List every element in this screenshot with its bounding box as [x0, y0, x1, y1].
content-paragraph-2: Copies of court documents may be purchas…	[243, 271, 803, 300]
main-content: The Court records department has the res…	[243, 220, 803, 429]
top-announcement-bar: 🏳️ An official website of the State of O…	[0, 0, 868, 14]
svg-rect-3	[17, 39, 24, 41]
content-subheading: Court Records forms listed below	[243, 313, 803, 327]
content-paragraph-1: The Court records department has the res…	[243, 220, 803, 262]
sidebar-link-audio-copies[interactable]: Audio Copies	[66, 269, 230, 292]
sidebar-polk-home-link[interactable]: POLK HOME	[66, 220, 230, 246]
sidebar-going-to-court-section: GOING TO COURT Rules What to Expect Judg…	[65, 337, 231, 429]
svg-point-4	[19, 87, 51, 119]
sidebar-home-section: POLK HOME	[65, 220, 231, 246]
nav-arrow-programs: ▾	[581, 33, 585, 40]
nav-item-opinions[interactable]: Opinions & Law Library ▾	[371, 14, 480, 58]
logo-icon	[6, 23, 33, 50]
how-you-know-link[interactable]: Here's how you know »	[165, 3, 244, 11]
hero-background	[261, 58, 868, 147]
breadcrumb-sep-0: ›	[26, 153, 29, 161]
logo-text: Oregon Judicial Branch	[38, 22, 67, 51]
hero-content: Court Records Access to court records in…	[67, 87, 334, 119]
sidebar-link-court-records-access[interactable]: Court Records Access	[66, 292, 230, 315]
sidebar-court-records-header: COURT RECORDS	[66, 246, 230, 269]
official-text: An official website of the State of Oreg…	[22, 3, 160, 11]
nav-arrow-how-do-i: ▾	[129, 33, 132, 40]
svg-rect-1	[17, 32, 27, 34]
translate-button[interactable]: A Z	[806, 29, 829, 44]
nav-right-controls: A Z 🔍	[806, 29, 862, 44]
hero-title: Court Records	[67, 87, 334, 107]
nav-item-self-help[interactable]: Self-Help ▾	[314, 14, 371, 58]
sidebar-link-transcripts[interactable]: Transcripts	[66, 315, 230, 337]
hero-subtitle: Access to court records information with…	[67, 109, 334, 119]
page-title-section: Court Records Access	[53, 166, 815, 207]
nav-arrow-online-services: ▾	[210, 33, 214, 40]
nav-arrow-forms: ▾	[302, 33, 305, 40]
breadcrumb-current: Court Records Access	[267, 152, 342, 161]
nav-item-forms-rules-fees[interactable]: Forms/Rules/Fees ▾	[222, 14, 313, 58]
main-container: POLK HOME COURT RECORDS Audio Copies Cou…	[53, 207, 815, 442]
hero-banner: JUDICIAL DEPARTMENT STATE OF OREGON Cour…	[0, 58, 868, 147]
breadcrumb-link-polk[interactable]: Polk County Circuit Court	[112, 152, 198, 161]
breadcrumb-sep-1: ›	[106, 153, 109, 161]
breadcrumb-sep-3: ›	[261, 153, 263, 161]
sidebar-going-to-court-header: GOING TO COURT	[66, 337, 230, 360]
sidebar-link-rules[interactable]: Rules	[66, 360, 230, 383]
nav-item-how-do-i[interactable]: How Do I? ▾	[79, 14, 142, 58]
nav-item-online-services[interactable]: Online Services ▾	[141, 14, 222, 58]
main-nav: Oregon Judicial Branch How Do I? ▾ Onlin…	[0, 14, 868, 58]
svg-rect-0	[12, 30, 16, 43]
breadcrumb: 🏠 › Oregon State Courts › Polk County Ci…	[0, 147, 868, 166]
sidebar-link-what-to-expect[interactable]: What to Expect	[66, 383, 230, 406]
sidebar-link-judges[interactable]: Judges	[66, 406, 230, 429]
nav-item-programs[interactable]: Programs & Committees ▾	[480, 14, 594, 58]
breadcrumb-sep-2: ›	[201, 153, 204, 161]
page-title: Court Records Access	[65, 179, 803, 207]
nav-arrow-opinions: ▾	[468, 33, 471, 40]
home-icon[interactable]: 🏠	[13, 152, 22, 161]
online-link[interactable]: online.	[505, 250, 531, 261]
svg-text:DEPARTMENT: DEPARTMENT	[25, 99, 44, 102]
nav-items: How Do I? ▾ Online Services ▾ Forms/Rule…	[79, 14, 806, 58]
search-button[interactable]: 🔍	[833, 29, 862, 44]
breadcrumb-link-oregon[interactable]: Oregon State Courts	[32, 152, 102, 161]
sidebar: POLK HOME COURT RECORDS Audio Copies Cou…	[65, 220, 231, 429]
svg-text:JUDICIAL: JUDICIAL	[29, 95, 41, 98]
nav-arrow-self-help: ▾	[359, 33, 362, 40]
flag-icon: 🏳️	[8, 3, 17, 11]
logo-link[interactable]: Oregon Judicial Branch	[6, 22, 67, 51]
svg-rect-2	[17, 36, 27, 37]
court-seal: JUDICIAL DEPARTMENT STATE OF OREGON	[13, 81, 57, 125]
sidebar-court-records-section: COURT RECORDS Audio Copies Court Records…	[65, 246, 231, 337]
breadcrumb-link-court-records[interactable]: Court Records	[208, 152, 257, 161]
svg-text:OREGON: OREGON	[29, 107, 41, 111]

■ **Brief**
Tally the lines of the material that include "logo". Only the total should be given.

■ **Answer to the problem**
3